Communities

Kellogg CEO: Community collaboration essential to Detroit’s future

As Detroit emerges from bankruptcy the hard work of rebuilding the city is already underway with the commitment of partners such as the W.K. Kellogg Foundation of Battle Creek, Mich.  

La June Montgomery Tabron, president and CEO of Kellogg, says collaboration is essential to creating the opportunities the city needs.

“What we’re learning and understanding is foundations can’t work in isolation,” she said. “We have to work in this multi-sectoral space and really bring business along, government, faith-based [groups] and people, et cetera, because it’s going to take all of us,” she said.

Tabron, a Detroit native who is the first African-American and first woman to head Kellogg, an $8.5 billion foundation with a global reach, recently discussed moving the city forward during an interview with Stephen Henderson of “American Black Journal” on Detroit Public Television.

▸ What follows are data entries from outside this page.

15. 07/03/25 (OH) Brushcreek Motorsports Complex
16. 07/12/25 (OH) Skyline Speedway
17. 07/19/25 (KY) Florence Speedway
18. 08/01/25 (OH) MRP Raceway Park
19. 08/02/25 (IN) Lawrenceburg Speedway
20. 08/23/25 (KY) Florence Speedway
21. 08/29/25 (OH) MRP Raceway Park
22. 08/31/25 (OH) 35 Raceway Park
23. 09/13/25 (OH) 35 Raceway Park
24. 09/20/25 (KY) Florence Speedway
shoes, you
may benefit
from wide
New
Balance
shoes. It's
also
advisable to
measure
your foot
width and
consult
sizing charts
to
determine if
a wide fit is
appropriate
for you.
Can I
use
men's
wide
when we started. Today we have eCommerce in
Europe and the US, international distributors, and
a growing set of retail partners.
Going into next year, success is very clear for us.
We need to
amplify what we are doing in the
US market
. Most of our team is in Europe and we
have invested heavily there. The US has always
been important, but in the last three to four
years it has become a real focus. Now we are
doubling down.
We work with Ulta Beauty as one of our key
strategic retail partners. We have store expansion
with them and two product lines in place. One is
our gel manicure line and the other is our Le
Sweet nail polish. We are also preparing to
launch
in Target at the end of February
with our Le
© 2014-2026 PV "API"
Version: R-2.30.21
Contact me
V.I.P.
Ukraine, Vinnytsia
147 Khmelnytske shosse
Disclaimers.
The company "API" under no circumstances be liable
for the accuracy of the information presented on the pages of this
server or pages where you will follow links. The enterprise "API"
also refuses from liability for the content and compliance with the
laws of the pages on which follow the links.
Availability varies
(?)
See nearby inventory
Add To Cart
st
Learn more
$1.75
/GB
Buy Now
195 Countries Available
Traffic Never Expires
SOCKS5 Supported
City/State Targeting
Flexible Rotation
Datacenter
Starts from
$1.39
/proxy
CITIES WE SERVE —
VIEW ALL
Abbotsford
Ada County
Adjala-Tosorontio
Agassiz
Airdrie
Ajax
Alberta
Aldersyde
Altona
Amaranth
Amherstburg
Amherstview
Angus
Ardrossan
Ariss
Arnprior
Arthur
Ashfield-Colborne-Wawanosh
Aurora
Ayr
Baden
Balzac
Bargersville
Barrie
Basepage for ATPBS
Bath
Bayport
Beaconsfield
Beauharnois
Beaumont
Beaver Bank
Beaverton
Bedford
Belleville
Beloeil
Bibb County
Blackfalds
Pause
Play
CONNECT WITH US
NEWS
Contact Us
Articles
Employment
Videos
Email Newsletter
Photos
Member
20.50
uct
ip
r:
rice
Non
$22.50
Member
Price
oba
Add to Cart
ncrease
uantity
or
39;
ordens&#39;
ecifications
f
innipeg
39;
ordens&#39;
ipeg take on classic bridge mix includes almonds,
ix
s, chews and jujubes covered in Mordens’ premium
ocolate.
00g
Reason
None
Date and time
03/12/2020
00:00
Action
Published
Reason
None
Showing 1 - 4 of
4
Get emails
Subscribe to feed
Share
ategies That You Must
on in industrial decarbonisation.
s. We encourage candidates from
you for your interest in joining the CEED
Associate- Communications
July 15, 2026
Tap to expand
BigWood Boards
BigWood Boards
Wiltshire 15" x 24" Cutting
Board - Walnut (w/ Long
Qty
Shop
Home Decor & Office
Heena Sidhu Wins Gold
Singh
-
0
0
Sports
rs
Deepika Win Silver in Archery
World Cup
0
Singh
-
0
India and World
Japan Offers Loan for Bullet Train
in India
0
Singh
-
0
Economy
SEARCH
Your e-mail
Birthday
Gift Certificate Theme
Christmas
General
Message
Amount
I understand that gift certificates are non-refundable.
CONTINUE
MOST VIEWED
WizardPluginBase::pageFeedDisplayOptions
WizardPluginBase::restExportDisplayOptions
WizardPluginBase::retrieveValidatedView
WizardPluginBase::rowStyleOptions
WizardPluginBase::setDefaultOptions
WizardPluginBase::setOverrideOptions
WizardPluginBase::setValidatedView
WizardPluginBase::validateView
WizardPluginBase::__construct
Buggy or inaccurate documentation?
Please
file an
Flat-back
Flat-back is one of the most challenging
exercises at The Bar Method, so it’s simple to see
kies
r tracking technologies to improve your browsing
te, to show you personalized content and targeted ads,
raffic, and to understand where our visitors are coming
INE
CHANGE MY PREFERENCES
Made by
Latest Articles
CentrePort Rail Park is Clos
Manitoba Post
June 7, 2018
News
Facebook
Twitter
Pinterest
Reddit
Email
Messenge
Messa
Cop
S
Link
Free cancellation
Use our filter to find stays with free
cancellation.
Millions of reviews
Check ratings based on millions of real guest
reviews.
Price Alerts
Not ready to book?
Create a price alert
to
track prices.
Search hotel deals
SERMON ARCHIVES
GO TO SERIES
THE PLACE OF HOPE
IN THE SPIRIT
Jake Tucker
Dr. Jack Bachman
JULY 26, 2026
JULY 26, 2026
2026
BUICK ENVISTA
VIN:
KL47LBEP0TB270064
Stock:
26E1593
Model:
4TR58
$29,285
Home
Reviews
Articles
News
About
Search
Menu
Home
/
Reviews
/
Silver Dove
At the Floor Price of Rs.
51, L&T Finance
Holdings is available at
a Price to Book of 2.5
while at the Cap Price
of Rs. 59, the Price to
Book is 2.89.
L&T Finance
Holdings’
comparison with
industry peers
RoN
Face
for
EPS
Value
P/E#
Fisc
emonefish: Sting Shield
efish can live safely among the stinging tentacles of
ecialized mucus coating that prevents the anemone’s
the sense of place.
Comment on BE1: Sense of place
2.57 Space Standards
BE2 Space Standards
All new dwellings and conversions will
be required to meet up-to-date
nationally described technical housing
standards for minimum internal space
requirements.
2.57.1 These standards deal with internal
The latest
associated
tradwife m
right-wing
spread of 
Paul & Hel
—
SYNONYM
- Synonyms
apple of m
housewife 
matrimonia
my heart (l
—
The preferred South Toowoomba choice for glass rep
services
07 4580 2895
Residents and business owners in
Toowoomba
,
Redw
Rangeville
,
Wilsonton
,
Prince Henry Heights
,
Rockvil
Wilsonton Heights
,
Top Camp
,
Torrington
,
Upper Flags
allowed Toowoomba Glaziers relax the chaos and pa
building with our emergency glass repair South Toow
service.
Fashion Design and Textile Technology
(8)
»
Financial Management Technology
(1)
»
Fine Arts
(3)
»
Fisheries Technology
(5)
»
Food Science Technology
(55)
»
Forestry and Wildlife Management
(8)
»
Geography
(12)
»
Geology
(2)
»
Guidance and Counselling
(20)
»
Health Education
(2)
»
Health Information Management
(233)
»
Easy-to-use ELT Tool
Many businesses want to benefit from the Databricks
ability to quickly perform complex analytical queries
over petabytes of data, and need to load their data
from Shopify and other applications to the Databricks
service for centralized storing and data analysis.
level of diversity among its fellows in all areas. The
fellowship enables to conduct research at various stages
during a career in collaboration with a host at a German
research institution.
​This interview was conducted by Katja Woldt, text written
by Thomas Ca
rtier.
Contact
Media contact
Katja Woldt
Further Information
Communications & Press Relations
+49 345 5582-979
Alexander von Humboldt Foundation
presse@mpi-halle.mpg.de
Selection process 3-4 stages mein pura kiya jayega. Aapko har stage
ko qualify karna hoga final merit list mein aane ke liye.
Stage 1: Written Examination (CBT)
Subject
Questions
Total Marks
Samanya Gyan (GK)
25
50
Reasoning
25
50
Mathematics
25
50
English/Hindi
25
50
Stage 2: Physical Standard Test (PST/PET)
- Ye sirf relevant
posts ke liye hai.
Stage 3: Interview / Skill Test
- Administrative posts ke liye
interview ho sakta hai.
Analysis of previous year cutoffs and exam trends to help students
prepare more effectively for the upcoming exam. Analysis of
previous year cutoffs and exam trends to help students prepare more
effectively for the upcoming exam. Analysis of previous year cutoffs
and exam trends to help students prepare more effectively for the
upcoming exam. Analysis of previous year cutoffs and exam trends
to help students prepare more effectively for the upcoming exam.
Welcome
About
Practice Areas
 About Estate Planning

The Kellogg Foundation was one of several philanthropies, including Knight Foundation, that pledged assets to the “grand bargain,” a financial package that also included state and private donations, to safeguard municipal pensions, protect the collection of the Detroit Institute of Arts and set the stage for a relatively quick exit from bankruptcy. Detroit is one of 26 Knight communities, places where the Knight brothers once owned newspapers.

“Every foundation is different… but there are intersections, and what I hope is in those intersecting points that we do continue to figure out how to leverage one another’s resources and really … work together,” she said.

Michael D. Bolden is editorial director for Knight Foundation.